Re: Constraints and Functional Dependencies

From: Marshall <marshall.spight_at_gmail.com>
Date: 24 Feb 2007 08:53:14 -0800
Message-ID: <1172335994.298831.89100_at_8g2000cwh.googlegroups.com>


On Feb 24, 7:55 am, Bob Badour <bbad..._at_pei.sympatico.ca> wrote:
> Marshall wrote:
> > [...]
>
> Those look good to me. Domain constraints are very easy:
>
> forall R(a1,...an): a1 in d1 and ... an in dn

Does the term "domain constraint" mean anything different than "type constraint?"

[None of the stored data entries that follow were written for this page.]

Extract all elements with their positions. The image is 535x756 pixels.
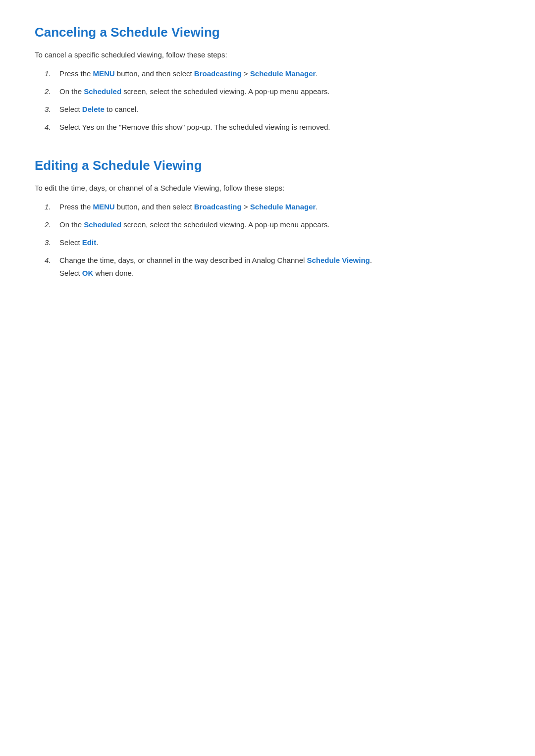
section1-title: Canceling a Schedule Viewing — [35, 25, 500, 40]
step-num: 1. — [45, 201, 59, 213]
step-2-4: 4. Change the time, days, or channel in … — [45, 254, 500, 279]
step-content: Press the MENU button, and then select B… — [59, 201, 500, 213]
section-editing: Editing a Schedule Viewing To edit the t… — [35, 158, 500, 279]
step-1-3: 3. Select Delete to cancel. — [45, 103, 500, 115]
step-num: 1. — [45, 68, 59, 80]
step-content: Change the time, days, or channel in the… — [59, 254, 500, 279]
step-content: On the Scheduled screen, select the sche… — [59, 219, 500, 231]
section1-intro: To cancel a specific scheduled viewing, … — [35, 49, 500, 61]
step-content: On the Scheduled screen, select the sche… — [59, 86, 500, 98]
step-1-1: 1. Press the MENU button, and then selec… — [45, 68, 500, 80]
step-num: 3. — [45, 237, 59, 249]
step-content: Select Yes on the "Remove this show" pop… — [59, 121, 500, 133]
broadcasting-highlight: Broadcasting — [194, 69, 242, 78]
step-content: Select Edit. — [59, 237, 500, 249]
section1-steps: 1. Press the MENU button, and then selec… — [45, 68, 500, 133]
schedule-manager-highlight: Schedule Manager — [250, 202, 316, 211]
ok-highlight: OK — [82, 269, 94, 277]
step-1-2: 2. On the Scheduled screen, select the s… — [45, 86, 500, 98]
step-content: Press the MENU button, and then select B… — [59, 68, 500, 80]
scheduled-highlight: Scheduled — [84, 87, 121, 96]
section2-title: Editing a Schedule Viewing — [35, 158, 500, 173]
delete-highlight: Delete — [82, 105, 105, 113]
step-num: 4. — [45, 121, 59, 133]
section2-steps: 1. Press the MENU button, and then selec… — [45, 201, 500, 279]
step-num: 4. — [45, 254, 59, 266]
step-1-4: 4. Select Yes on the "Remove this show" … — [45, 121, 500, 133]
schedule-manager-highlight: Schedule Manager — [250, 69, 316, 78]
section2-intro: To edit the time, days, or channel of a … — [35, 182, 500, 194]
step-2-2: 2. On the Scheduled screen, select the s… — [45, 219, 500, 231]
menu-highlight: MENU — [93, 202, 115, 211]
scheduled-highlight: Scheduled — [84, 220, 121, 229]
section-canceling: Canceling a Schedule Viewing To cancel a… — [35, 25, 500, 133]
step-continuation: Select OK when done. — [59, 267, 500, 279]
page-content: Canceling a Schedule Viewing To cancel a… — [35, 25, 500, 279]
schedule-viewing-highlight: Schedule Viewing — [307, 256, 370, 264]
step-content: Select Delete to cancel. — [59, 103, 500, 115]
edit-highlight: Edit — [82, 238, 96, 247]
step-num: 3. — [45, 103, 59, 115]
step-2-3: 3. Select Edit. — [45, 237, 500, 249]
step-num: 2. — [45, 86, 59, 98]
step-num: 2. — [45, 219, 59, 231]
step-2-1: 1. Press the MENU button, and then selec… — [45, 201, 500, 213]
menu-highlight: MENU — [93, 69, 115, 78]
broadcasting-highlight: Broadcasting — [194, 202, 242, 211]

It is mind bendingly whacky to me to think of merging type constraints into the general constraint system. This is very different from the usual programming languages way of thinking about them, at least for me. But I have to say I am very intrigued by the idea.

> I don't know why you think one cannot express unboundedness--not that
> the constraint is meaningful for finite computers.
>
> forall R(a): exists R(a'): a' = a + 1
>
> or
>
> forall R(a): exists R(a'): a' > a

One can express unboundedness, but since I was proposing limiting what one can quantify over to named relations, and since the natural numbers are something other than that, (an infinite set) my expressiveness restrictions make it impossible to express the unboundedness *of the natural numbers* specifically.

Although as I mentioned in another post, there do exist systems that can prove (static) properties of the natural numbers, using algebraic manipulations, not exhaustive computation. (Clearly, as you mentioned, the technique of exhaustive computation is inapplicable to infinite sets.)